■ Exercise aim ■
Each record must be reproduced exactly as it is shown.

Material for this task below:

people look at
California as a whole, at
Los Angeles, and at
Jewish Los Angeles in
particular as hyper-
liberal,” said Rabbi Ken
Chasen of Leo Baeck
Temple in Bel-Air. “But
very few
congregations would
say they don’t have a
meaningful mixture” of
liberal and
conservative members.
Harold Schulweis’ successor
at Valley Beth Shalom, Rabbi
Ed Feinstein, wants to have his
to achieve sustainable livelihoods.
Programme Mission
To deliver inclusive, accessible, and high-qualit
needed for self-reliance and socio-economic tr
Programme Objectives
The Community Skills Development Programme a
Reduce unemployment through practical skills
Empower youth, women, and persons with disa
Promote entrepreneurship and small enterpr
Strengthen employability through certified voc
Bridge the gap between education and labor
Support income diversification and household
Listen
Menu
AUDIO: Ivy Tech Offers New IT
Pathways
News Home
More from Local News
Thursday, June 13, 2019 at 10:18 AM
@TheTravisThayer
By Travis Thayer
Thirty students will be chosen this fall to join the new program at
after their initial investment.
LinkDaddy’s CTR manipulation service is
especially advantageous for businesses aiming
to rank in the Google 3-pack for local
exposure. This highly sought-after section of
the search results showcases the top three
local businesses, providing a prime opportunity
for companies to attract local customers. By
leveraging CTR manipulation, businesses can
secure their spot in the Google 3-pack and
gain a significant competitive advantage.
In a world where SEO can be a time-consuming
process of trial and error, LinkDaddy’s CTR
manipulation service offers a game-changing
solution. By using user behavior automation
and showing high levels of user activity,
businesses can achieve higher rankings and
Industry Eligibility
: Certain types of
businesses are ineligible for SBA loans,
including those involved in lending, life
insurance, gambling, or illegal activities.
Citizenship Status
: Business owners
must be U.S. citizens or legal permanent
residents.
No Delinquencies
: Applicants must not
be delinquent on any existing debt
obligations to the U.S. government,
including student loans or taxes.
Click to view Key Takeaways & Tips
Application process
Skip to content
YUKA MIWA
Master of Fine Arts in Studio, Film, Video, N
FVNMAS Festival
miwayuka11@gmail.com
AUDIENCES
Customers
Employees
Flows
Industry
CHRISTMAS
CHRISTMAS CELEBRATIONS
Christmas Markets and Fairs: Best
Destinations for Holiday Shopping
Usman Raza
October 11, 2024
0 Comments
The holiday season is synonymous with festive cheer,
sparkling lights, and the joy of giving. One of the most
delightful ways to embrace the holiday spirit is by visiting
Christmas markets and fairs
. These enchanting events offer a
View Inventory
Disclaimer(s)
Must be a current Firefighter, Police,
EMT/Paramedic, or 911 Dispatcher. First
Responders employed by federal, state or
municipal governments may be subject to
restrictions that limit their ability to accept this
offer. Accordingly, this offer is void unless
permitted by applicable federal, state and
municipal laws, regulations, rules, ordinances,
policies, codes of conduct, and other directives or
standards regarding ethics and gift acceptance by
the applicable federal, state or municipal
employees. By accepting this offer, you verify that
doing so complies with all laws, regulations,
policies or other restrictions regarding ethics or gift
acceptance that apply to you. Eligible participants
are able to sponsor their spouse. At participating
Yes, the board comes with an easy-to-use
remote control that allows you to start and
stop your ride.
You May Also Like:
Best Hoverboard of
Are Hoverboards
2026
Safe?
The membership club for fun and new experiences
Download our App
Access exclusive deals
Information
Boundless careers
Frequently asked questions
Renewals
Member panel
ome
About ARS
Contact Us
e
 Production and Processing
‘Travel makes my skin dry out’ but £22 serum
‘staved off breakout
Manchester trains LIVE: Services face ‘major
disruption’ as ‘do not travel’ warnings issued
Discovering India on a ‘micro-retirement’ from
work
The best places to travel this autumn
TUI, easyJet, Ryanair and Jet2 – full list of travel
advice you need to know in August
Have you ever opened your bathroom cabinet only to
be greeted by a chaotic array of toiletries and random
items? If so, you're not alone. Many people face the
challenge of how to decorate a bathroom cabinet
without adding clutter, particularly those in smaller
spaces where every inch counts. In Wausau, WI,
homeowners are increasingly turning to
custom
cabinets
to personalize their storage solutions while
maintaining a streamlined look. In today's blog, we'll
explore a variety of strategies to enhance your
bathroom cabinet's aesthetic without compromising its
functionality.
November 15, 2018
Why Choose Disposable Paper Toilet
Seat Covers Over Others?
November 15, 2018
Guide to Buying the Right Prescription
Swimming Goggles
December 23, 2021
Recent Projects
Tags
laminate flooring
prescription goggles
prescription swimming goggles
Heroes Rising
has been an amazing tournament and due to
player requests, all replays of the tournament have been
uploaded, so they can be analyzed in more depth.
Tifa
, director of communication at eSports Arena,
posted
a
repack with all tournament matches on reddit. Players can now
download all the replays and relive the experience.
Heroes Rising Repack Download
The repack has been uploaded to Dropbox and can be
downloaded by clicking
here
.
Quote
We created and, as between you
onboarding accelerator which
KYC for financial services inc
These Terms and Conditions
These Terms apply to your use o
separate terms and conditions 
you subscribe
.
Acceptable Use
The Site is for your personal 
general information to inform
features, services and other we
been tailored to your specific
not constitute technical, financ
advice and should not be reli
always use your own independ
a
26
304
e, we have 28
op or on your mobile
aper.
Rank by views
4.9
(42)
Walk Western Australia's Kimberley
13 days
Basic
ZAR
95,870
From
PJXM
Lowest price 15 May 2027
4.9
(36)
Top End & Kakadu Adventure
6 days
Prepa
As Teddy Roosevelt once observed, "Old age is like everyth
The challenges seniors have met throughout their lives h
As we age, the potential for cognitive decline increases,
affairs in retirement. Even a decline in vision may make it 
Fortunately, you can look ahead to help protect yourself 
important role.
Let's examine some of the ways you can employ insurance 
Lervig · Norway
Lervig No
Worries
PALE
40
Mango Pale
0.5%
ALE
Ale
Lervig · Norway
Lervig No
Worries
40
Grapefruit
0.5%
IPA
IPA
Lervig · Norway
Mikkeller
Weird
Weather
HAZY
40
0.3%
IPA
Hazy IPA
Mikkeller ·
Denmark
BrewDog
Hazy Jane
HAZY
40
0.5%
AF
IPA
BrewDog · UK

End of Material for this task.

■ Result for this exercise ■
people look at
California as a whole, at
Los Angeles, and at
Jewish Los Angeles in
particular as hyper-
liberal,” said Rabbi Ken
Chasen of Leo Baeck
Temple in Bel-Air. “But
very few
congregations would
say they don’t have a
meaningful mixture” of
liberal and
conservative members.
Harold Schulweis’ successor
at Valley Beth Shalom, Rabbi
Ed Feinstein, wants to have his
to achieve sustainable livelihoods.
Programme Mission
To deliver inclusive, accessible, and high-qualit
needed for self-reliance and socio-economic tr
Programme Objectives
The Community Skills Development Programme a
Reduce unemployment through practical skills
Empower youth, women, and persons with disa
Promote entrepreneurship and small enterpr
Strengthen employability through certified voc
Bridge the gap between education and labor
Support income diversification and household
Listen
Menu
AUDIO: Ivy Tech Offers New IT
Pathways
News Home
More from Local News
Thursday, June 13, 2019 at 10:18 AM
@TheTravisThayer
By Travis Thayer
Thirty students will be chosen this fall to join the new program at
after their initial investment.
LinkDaddy’s CTR manipulation service is
especially advantageous for businesses aiming
to rank in the Google 3-pack for local
exposure. This highly sought-after section of
the search results showcases the top three
local businesses, providing a prime opportunity
for companies to attract local customers. By
leveraging CTR manipulation, businesses can
secure their spot in the Google 3-pack and
gain a significant competitive advantage.
In a world where SEO can be a time-consuming
process of trial and error, LinkDaddy’s CTR
manipulation service offers a game-changing
solution. By using user behavior automation
and showing high levels of user activity,
businesses can achieve higher rankings and
Industry Eligibility
: Certain types of
businesses are ineligible for SBA loans,
including those involved in lending, life
insurance, gambling, or illegal activities.
Citizenship Status
: Business owners
must be U.S. citizens or legal permanent
residents.
No Delinquencies
: Applicants must not
be delinquent on any existing debt
obligations to the U.S. government,
including student loans or taxes.
Click to view Key Takeaways & Tips
Application process
Skip to content
YUKA MIWA
Master of Fine Arts in Studio, Film, Video, N
FVNMAS Festival
miwayuka11@gmail.com
AUDIENCES
Customers
Employees
Flows
Industry
CHRISTMAS
CHRISTMAS CELEBRATIONS
Christmas Markets and Fairs: Best
Destinations for Holiday Shopping
Usman Raza
October 11, 2024
0 Comments
The holiday season is synonymous with festive cheer,
sparkling lights, and the joy of giving. One of the most
delightful ways to embrace the holiday spirit is by visiting
Christmas markets and fairs
. These enchanting events offer a
View Inventory
Disclaimer(s)
Must be a current Firefighter, Police,
EMT/Paramedic, or 911 Dispatcher. First
Responders employed by federal, state or
municipal governments may be subject to
restrictions that limit their ability to accept this
offer. Accordingly, this offer is void unless
permitted by applicable federal, state and
municipal laws, regulations, rules, ordinances,
policies, codes of conduct, and other directives or
standards regarding ethics and gift acceptance by
the applicable federal, state or municipal
employees. By accepting this offer, you verify that
doing so complies with all laws, regulations,
policies or other restrictions regarding ethics or gift
acceptance that apply to you. Eligible participants
are able to sponsor their spouse. At participating
Yes, the board comes with an easy-to-use
remote control that allows you to start and
stop your ride.
You May Also Like:
Best Hoverboard of
Are Hoverboards
2026
Safe?
The membership club for fun and new experiences
Download our App
Access exclusive deals
Information
Boundless careers
Frequently asked questions
Renewals
Member panel
ome
About ARS
Contact Us
e
 Production and Processing
‘Travel makes my skin dry out’ but £22 serum
‘staved off breakout
Manchester trains LIVE: Services face ‘major
disruption’ as ‘do not travel’ warnings issued
Discovering India on a ‘micro-retirement’ from
work
The best places to travel this autumn
TUI, easyJet, Ryanair and Jet2 – full list of travel
advice you need to know in August
Have you ever opened your bathroom cabinet only to
be greeted by a chaotic array of toiletries and random
items? If so, you're not alone. Many people face the
challenge of how to decorate a bathroom cabinet
without adding clutter, particularly those in smaller
spaces where every inch counts. In Wausau, WI,
homeowners are increasingly turning to
custom
cabinets
to personalize their storage solutions while
maintaining a streamlined look. In today's blog, we'll
explore a variety of strategies to enhance your
bathroom cabinet's aesthetic without compromising its
functionality.
November 15, 2018
Why Choose Disposable Paper Toilet
Seat Covers Over Others?
November 15, 2018
Guide to Buying the Right Prescription
Swimming Goggles
December 23, 2021
Recent Projects
Tags
laminate flooring
prescription goggles
prescription swimming goggles
Heroes Rising
has been an amazing tournament and due to
player requests, all replays of the tournament have been
uploaded, so they can be analyzed in more depth.
Tifa
, director of communication at eSports Arena,
posted
a
repack with all tournament matches on reddit. Players can now
download all the replays and relive the experience.
Heroes Rising Repack Download
The repack has been uploaded to Dropbox and can be
downloaded by clicking
here
.
Quote
We created and, as between you
onboarding accelerator which
KYC for financial services inc
These Terms and Conditions
These Terms apply to your use o
separate terms and conditions 
you subscribe
.
Acceptable Use
The Site is for your personal 
general information to inform
features, services and other we
been tailored to your specific
not constitute technical, financ
advice and should not be reli
always use your own independ
a
26
304
e, we have 28
op or on your mobile
aper.
Rank by views
4.9
(42)
Walk Western Australia's Kimberley
13 days
Basic
ZAR
95,870
From
PJXM
Lowest price 15 May 2027
4.9
(36)
Top End & Kakadu Adventure
6 days
Prepa
As Teddy Roosevelt once observed, "Old age is like everyth
The challenges seniors have met throughout their lives h
As we age, the potential for cognitive decline increases,
affairs in retirement. Even a decline in vision may make it 
Fortunately, you can look ahead to help protect yourself 
important role.
Let's examine some of the ways you can employ insurance 
Lervig · Norway
Lervig No
Worries
PALE
40
Mango Pale
0.5%
ALE
Ale
Lervig · Norway
Lervig No
Worries
40
Grapefruit
0.5%
IPA
IPA
Lervig · Norway
Mikkeller
Weird
Weather
HAZY
40
0.3%
IPA
Hazy IPA
Mikkeller ·
Denmark
BrewDog
Hazy Jane
HAZY
40
0.5%
AF
IPA
BrewDog · UK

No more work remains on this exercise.